[What the task requires] Return exactly the lines of the records below, starting at the line that contains "目前，三校联盟已经明确了六个主要合" and ending at the line that contains "电网，能源政策与能源规划。", with both of those lines kept.

[Data for processing]
====================
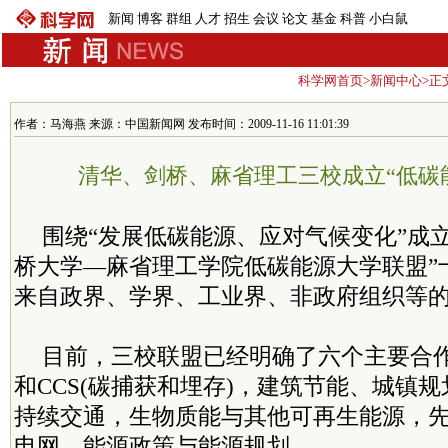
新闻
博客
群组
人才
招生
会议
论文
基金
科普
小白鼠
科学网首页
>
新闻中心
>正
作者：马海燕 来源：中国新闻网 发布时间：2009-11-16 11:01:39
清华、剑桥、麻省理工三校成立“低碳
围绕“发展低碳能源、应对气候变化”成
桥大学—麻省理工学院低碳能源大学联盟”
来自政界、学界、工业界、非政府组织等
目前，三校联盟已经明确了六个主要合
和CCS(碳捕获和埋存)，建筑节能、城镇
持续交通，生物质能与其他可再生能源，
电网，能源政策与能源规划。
====================
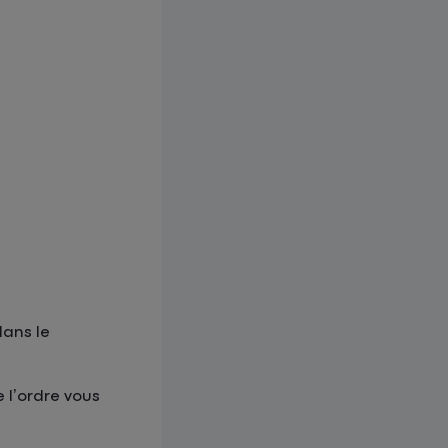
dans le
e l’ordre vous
====================
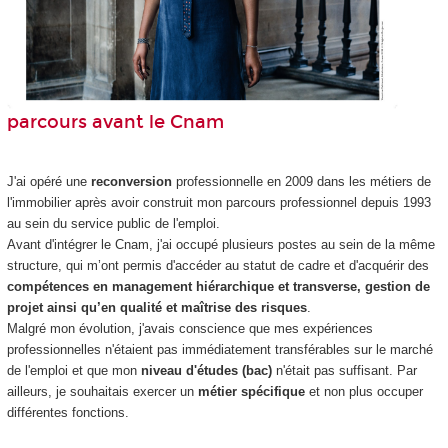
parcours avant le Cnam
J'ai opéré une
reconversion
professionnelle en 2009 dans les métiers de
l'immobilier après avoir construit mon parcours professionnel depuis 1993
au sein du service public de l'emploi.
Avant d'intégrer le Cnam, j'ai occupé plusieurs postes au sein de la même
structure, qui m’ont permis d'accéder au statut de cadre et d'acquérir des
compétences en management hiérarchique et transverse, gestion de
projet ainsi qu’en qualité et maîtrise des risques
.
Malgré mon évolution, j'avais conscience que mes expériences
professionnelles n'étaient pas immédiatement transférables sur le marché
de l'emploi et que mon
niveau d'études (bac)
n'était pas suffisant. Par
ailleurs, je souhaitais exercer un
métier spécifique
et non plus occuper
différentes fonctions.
====================
[Result for this exercise]
目前，三校联盟已经明确了六个主要合
和CCS(碳捕获和埋存)，建筑节能、城镇
持续交通，生物质能与其他可再生能源，
电网，能源政策与能源规划。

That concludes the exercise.